1188 fcntl(19, F_DUPFD, 20) = -1 EMFILE (Too many open files)
1188 gettimeofday({885521914, 532826}, NULL) = 0
1188 time([885521914]) = 885521914
1188 getpid() = 1188
1188 sigaction(SIGPIPE, {0x4007c380, [], 0}, {0x8061740, [], SA_STACK|0xdec30})
= 0
1188 send(3, "<29>Jan 22 18:18:34 named[1188]:"..., 78, 0) = 78
1188 sigaction(SIGPIPE, {0x8061740, [], 0x4a}, NULL) = 0
1188 setsockopt(19, SOL_SOCKET, SO_REUSEADDR, [1], 4) = 0
1188 getsockopt(19, SOL_SOCKET, SO_RCVBUF, [65535], [4]) = 0
1188 bind(19, {sin_family=AF_INET, sin_port=htons(53), sin_addr=inet_addr("209.
133.21.134")}, 16) = 0
1188 fcntl(19, F_GETFL) = 0x2 (flags O_RDWR)

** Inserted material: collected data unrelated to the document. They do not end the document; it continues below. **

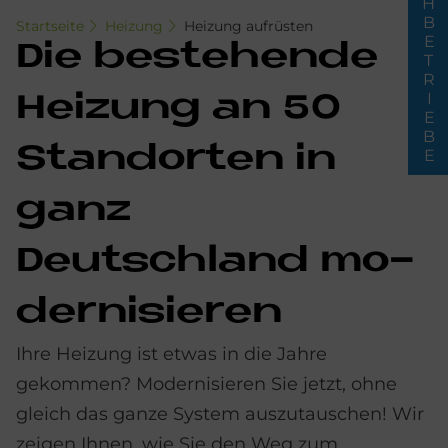
FACHBETRIEBE
Startseite
Heizung
Heizung aufrüsten
Die be­stehen­de
Hei­zung an 50
Stand­or­ten in
ganz
Deutschland mo­
der­ni­sie­ren
Ihre Heizung ist etwas in die Jahre
gekommen? Modernisieren Sie jetzt, ohne
gleich das ganze System auszutauschen! Wir
zeigen Ihnen, wie Sie den Weg zum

1188 fcntl(19, F_SETFL, O_RDWR|O_NONBLOCK) = 0
1188 socket(PF_INET, SOCK_STREAM, IPPROTO_IP) = -1 EINVAL (Invalid argument)

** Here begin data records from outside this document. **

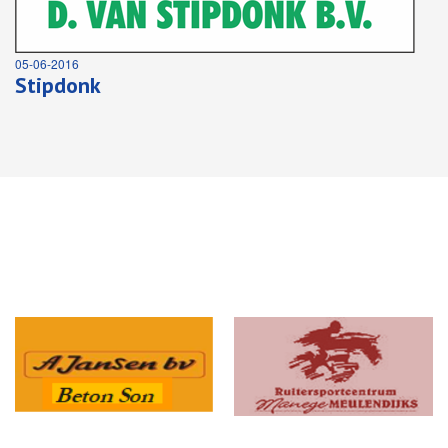
05-06-2016
Stipdonk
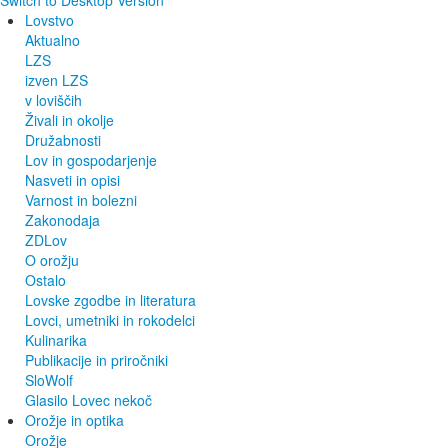
Switch to Desktop Version
Lovstvo
Aktualno
LZS
izven LZS
v loviščih
Živali in okolje
Družabnosti
Lov in gospodarjenje
Nasveti in opisi
Varnost in bolezni
Zakonodaja
ZDLov
O orožju
Ostalo
Lovske zgodbe in literatura
Lovci, umetniki in rokodelci
Kulinarika
Publikacije in priročniki
SloWolf
Glasilo Lovec nekoč
Orožje in optika
Orožje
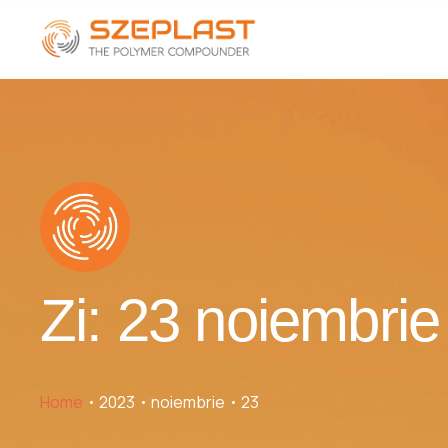
Zi:
23 noiembrie
Home
2023
noiembrie
23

1188 gettimeofday({885521914, 536597}, NULL) = 0
1188 time([885521914]) = 885521914
1188 getpid() = 1188
1188 sigaction(SIGPIPE, {0x4007c380, [], 0}, {0x8061740, [], SA_STACK|0xdec50})
= 0
1188 send(3, "<26>Jan 22 18:18:34 named[1188]:"..., 71, 0) = 71
1188 sigaction(SIGPIPE, {0x8061740, [], 0x4a}, NULL) = 0
1188 gettimeofday({885521914, 538948}, NULL) = 0
1188 time([885521914]) = 885521914
1188 getpid() = 1188
1188 sigaction(SIGPIPE, {0x4007c380, [], 0}, {0x8061740, [], SA_STACK|0xdec50})
= 0
1188 send(3, "<26>Jan 22 18:18:34 named[1188]:"..., 71, 0) = 71
1188 sigaction(SIGPIPE, {0x8061740, [], 0x4a}, NULL) = 0
1188 write(2, "socket(SOCK_STREAM): Invalid arg"..., 38) = 38
1188 sigprocmask(SIG_UNBLOCK, [ABRT], NULL) = 0
1188 getpid() = 1188
1188 kill(1188, SIGABRT) = 0
1188 --- SIGABRT (Aborted) ---

Thanks,

Ben Gertzfield

-- 
Brought to you by the letters A and M and the number 9.
"Mmm.. Soylent Green.." -- Homer Simpson
Ben Gertzfield <http://www.imsa.edu/~wilwonka/> Finger me for my public
PGP key. I'm on FurryMUCK as Che, and EFNet and YiffNet IRC as Che_Fox.